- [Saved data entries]
------

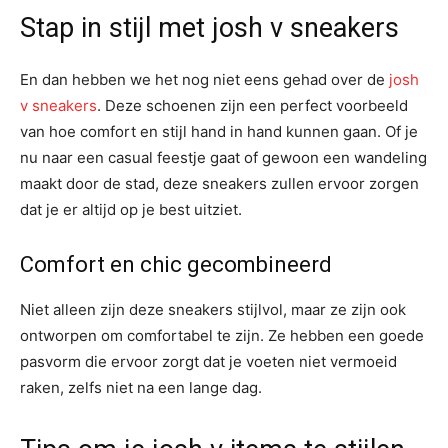
Stap in stijl met josh v sneakers
En dan hebben we het nog niet eens gehad over de
josh
v sneakers
. Deze schoenen zijn een perfect voorbeeld
van hoe comfort en stijl hand in hand kunnen gaan. Of je
nu naar een casual feestje gaat of gewoon een wandeling
maakt door de stad, deze sneakers zullen ervoor zorgen
dat je er altijd op je best uitziet.
Comfort en chic gecombineerd
Niet alleen zijn deze sneakers stijlvol, maar ze zijn ook
ontworpen om comfortabel te zijn. Ze hebben een goede
pasvorm die ervoor zorgt dat je voeten niet vermoeid
raken, zelfs niet na een lange dag.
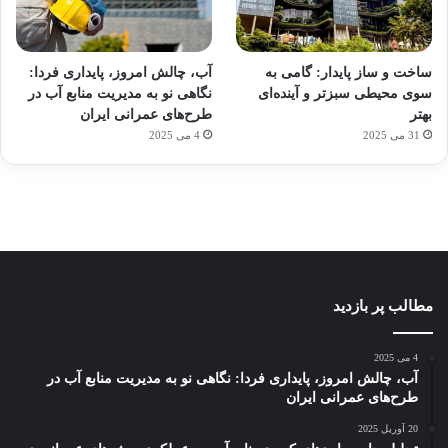
آماده
ی سفر
ورزش
عکاسی
هدفون
برای
مجازی
با
با طعم
های
ساخت و ساز پایدار: گامی به
آب، چالش امروز، پایداری فردا:
کشف
…
ساعت
2023
سوی محیطی سبزتر و آینده‌ای
نگاهی نو به مدیریت منابع آب در
توسط
توسط
توسط
هوشمند
توسط
توسط
بهتر
طرح‌های عمرانی ایران
ژاکت
ژاکت
ژاکت
ژاکت
ژاکت
31 می 2025
4 می 2025
در
در
در
در
در
دسامبر
دسامبر
دسامبر
دسامبر
دسامبر
12, 2022
12, 2022
12, 2022
12, 2022
12, 2022
مطالب پر بازدید
4 می 2025
آب، چالش امروز، پایداری فردا: نگاهی نو به مدیریت منابع آب در
طرح‌های عمرانی ایران
20 آوریل 2025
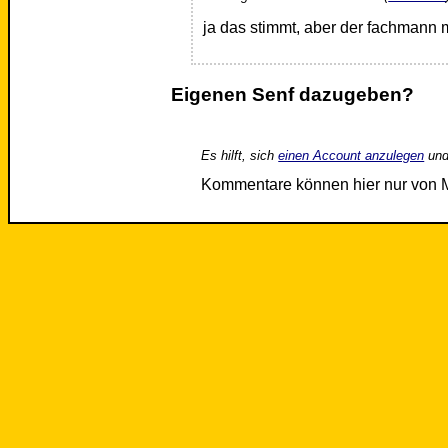
ja das stimmt, aber der fachmann 
Eigenen Senf dazugeben?
Es hilft, sich
einen Account anzulegen
und
Kommentare können hier nur von 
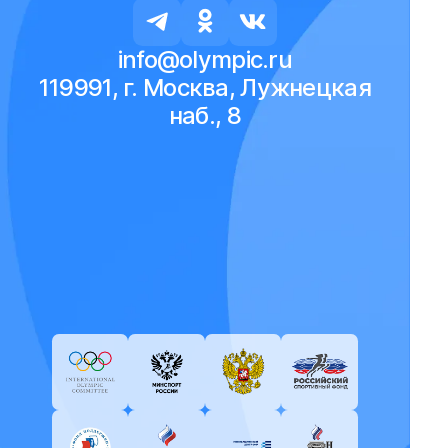
info@olympic.ru
119991, г. Москва, Лужнецкая
наб., 8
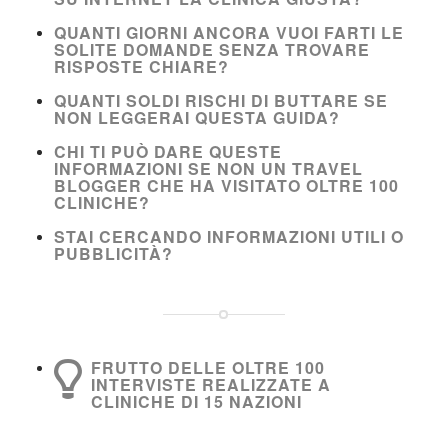
QUANTI GIORNI ANCORA VUOI FARTI LE
SOLITE DOMANDE SENZA TROVARE
RISPOSTE CHIARE?
QUANTI SOLDI RISCHI DI BUTTARE SE
NON LEGGERAI QUESTA GUIDA?
CHI TI PUÒ DARE QUESTE
INFORMAZIONI SE NON UN TRAVEL
BLOGGER CHE HA VISITATO OLTRE 100
CLINICHE?
STAI CERCANDO INFORMAZIONI UTILI O
PUBBLICITÀ?
FRUTTO DELLE OLTRE 100
INTERVISTE REALIZZATE A
CLINICHE DI 15 NAZIONI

------

Copy all the records above exactly, but leave out the pictures.

- [Answer space]
Stap in stijl met josh v sneakers
En dan hebben we het nog niet eens gehad over de
josh
v sneakers
. Deze schoenen zijn een perfect voorbeeld
van hoe comfort en stijl hand in hand kunnen gaan. Of je
nu naar een casual feestje gaat of gewoon een wandeling
maakt door de stad, deze sneakers zullen ervoor zorgen
dat je er altijd op je best uitziet.
Comfort en chic gecombineerd
Niet alleen zijn deze sneakers stijlvol, maar ze zijn ook
ontworpen om comfortabel te zijn. Ze hebben een goede
pasvorm die ervoor zorgt dat je voeten niet vermoeid
raken, zelfs niet na een lange dag.
آماده
ی سفر
ورزش
عکاسی
هدفون
برای
مجازی
با
با طعم
های
ساخت و ساز پایدار: گامی به
آب، چالش امروز، پایداری فردا:
کشف
…
ساعت
2023
سوی محیطی سبزتر و آینده‌ای
نگاهی نو به مدیریت منابع آب در
توسط
توسط
توسط
هوشمند
توسط
توسط
بهتر
طرح‌های عمرانی ایران
ژاکت
ژاکت
ژاکت
ژاکت
ژاکت
31 می 2025
4 می 2025
در
در
در
در
در
دسامبر
دسامبر
دسامبر
دسامبر
دسامبر
12, 2022
12, 2022
12, 2022
12, 2022
12, 2022
مطالب پر بازدید
4 می 2025
آب، چالش امروز، پایداری فردا: نگاهی نو به مدیریت منابع آب در
طرح‌های عمرانی ایران
20 آوریل 2025
ja das stimmt, aber der fachmann 
Eigenen Senf dazugeben?
Es hilft, sich
einen Account anzulegen
und
Kommentare können hier nur von 
info@olympic.ru
119991, г. Москва, Лужнецкая
наб., 8
QUANTI GIORNI ANCORA VUOI FARTI LE
SOLITE DOMANDE SENZA TROVARE
RISPOSTE CHIARE?
QUANTI SOLDI RISCHI DI BUTTARE SE
NON LEGGERAI QUESTA GUIDA?
CHI TI PUÒ DARE QUESTE
INFORMAZIONI SE NON UN TRAVEL
BLOGGER CHE HA VISITATO OLTRE 100
CLINICHE?
STAI CERCANDO INFORMAZIONI UTILI O
PUBBLICITÀ?
FRUTTO DELLE OLTRE 100
INTERVISTE REALIZZATE A
CLINICHE DI 15 NAZIONI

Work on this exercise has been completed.